Stored entries
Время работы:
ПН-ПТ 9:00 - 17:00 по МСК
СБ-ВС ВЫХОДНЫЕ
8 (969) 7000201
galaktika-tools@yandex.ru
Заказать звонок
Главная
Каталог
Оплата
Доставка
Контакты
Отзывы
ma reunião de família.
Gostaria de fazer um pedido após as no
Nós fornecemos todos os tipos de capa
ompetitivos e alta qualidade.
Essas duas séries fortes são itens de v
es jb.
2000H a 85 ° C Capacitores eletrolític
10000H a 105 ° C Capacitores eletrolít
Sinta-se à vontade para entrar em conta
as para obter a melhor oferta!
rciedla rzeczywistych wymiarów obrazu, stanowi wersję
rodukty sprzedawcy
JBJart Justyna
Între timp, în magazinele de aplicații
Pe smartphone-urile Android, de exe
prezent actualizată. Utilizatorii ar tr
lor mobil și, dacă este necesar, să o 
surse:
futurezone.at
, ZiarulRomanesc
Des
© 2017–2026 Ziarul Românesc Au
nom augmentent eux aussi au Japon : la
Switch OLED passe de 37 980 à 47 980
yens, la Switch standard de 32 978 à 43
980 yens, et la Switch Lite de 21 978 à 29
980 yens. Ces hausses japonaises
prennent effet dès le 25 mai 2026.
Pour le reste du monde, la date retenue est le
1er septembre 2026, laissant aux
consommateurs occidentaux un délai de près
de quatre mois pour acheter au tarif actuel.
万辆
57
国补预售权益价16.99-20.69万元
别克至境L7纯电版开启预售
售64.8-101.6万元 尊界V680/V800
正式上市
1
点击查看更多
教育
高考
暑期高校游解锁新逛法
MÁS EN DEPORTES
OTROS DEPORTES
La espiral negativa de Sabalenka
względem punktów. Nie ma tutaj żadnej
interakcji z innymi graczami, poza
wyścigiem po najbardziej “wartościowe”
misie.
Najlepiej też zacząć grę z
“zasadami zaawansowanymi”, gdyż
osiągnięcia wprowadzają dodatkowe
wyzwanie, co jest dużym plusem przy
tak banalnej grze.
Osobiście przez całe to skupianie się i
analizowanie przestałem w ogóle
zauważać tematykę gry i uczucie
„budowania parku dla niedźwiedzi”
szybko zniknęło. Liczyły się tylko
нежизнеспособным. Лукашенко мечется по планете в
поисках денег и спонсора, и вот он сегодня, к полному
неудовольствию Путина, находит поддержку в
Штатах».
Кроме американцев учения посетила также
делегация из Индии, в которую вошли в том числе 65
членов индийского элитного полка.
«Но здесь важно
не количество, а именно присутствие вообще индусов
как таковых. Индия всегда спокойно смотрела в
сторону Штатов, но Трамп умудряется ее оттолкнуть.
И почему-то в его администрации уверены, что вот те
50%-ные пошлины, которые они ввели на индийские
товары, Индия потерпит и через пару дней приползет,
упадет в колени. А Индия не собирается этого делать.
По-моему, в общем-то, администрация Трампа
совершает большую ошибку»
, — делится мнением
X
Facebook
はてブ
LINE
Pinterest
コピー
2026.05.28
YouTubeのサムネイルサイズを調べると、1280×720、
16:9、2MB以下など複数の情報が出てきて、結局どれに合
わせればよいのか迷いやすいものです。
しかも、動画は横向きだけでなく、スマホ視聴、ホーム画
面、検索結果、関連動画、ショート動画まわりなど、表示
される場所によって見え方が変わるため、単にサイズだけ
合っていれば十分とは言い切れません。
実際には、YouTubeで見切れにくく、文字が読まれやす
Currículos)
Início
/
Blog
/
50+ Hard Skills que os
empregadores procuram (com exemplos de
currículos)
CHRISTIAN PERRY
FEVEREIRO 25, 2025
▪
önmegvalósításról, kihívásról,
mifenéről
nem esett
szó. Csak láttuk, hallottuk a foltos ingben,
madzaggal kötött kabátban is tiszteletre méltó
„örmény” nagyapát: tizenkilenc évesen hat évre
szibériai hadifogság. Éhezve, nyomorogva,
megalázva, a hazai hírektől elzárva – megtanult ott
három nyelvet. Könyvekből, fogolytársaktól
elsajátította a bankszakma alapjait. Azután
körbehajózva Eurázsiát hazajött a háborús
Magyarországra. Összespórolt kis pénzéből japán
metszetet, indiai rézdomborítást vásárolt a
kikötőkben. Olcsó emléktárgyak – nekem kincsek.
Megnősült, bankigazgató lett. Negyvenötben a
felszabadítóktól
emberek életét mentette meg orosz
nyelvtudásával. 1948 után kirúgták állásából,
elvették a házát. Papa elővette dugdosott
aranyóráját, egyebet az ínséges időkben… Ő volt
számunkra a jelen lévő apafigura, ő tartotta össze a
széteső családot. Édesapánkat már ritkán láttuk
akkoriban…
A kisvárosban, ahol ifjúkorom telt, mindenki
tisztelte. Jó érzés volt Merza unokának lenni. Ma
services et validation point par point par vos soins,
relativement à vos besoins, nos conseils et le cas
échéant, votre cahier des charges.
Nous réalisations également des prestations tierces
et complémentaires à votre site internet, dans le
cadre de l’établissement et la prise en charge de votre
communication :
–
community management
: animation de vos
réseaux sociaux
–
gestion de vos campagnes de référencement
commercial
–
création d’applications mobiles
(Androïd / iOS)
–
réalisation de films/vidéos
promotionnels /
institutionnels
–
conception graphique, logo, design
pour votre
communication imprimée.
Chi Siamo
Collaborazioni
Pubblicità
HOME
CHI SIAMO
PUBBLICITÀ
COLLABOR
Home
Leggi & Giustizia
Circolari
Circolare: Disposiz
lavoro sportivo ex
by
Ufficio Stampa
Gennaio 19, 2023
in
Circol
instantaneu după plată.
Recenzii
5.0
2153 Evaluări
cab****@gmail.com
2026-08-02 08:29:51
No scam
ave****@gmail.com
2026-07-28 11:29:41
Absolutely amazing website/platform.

Work to complete
Exactly the lines from the one containing "community management" to the last line of the entries above must be duplicated, with both of those lines included and nothing more.

Expected answer
community management
: animation de vos
réseaux sociaux
–
gestion de vos campagnes de référencement
commercial
–
création d’applications mobiles
(Androïd / iOS)
–
réalisation de films/vidéos
promotionnels /
institutionnels
–
conception graphique, logo, design
pour votre
communication imprimée.
Chi Siamo
Collaborazioni
Pubblicità
HOME
CHI SIAMO
PUBBLICITÀ
COLLABOR
Home
Leggi & Giustizia
Circolari
Circolare: Disposiz
lavoro sportivo ex
by
Ufficio Stampa
Gennaio 19, 2023
in
Circol
instantaneu după plată.
Recenzii
5.0
2153 Evaluări
cab****@gmail.com
2026-08-02 08:29:51
No scam
ave****@gmail.com
2026-07-28 11:29:41
Absolutely amazing website/platform.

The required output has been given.